First-party research, proprietary benchmarks, and original methodology earn citation rates several times higher than ordinary content. They also convert your domain from a self-asserting source into an evidence source the engines must reference. This is the single highest-leverage thing a brand can do on property it controls.

Map your category’s citation stack per engine

Software brands need G2 and Capterra depth; financial brands need Forbes and the personal-finance publications; B2B brands need real LinkedIn article presence. 

And because the engines barely overlap, the map has to be drawn per engine, since the source that dominates Perplexity may be invisible on Gemini. 

Get into neutral third-party lists rather than publishing self-serving ones

The engines increasingly discount a brand ranking itself first in its own roundup, so the effort belongs in earning inclusion in the independent comparisons that carry citation weight. 

As such, you need to build an authentic community presence where your category is discussed, accepting that it is slow. Reddit and similar communities cannot be faked, which makes genuine long-term participation the only durable move. 

Make everything extractable, because earned media still has to be legible

A citation gets absorbed into the answer when the page carries clear structure, definitions, numbers, and comparisons, so the content that earns authority also has to be built for machine reading.

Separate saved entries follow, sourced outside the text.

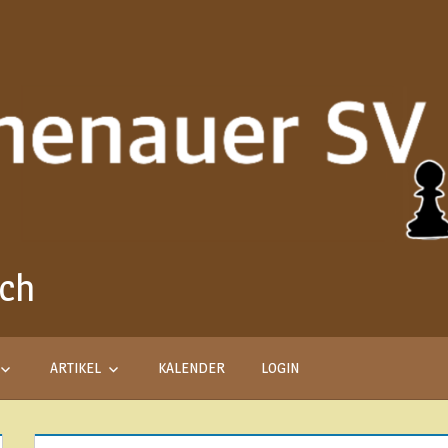
ach
Aus
Liebe
zum
Schach
ARTIKEL
KALENDER
LOGIN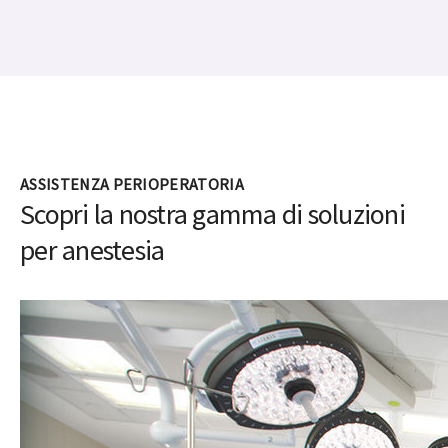
che sfruttano i dati dei tuoi sistemi di
erogazione dell'anestesia Aisys CS²
Questa famiglia di applicazioni analitiche in continua
crescita è progettata per sfruttare la potenza dei dati
provenienti dalle macchine per anestesia connesse e
tradurre tali dati in intelligenza che può essere sfruttata
per ottimizzare le prestazioni della vostra sala operatoria.
Esplora tutte le applicazioni
ASSISTENZA PERIOPERATORIA
Scopri la nostra gamma di soluzioni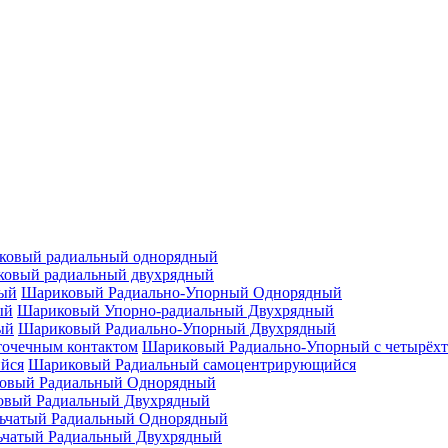
ковый радиальный однорядный
овый радиальный двухрядный
Шариковый Радиально-Упорный Однорядный
Шариковый Упорно-радиальный Двухрядный
Шариковый Радиально-Упорный Двухрядный
Шариковый Радиально-Упорный с четырёхт
Шариковый Радиальный самоцентрирующийся
овый Радиальный Однорядный
овый Радиальный Двухрядный
ьчатый Радиальный Однорядный
ьчатый Радиальный Двухрядный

My Thesis From The Data So Far

With the data I’ve covered here, it only makes sense to draw my conclusions and put forward two predictions on where I believe this heads next. 

The earned-media premium will intensify

Because the preference is structural, rooted in how models learned credibility, improving models are likely to get better at detecting self-assertion and discounting it. This, as expected, will widen the gap between what a brand says about itself and what others say about it. 

Original research becomes a crowded strategy, and the quality bar rises

As a common plague in marketing, once a method or ‘hack’ is popularized, everyone jumps in and it eventually atrophies. 

As more brands discover that proprietary data is the owned asset that gets cited, the volume of published research will climb, and the engines will grow more selective about which data they treat as authoritative. 

The brands that win the next few years will be the ones that stop trying to publish their way into AI answers and start earning their way in. With the single clean exception that original data remains the owned asset worth publishing precisely because it cannot be sourced anywhere else. Everything else in the economy points outward, toward the reviews, the editorial coverage, the neutral comparisons, and the community conversations that a brand can influence but never dictate. That is a harder game than owning a page and ranking it. It is also the game that is being played.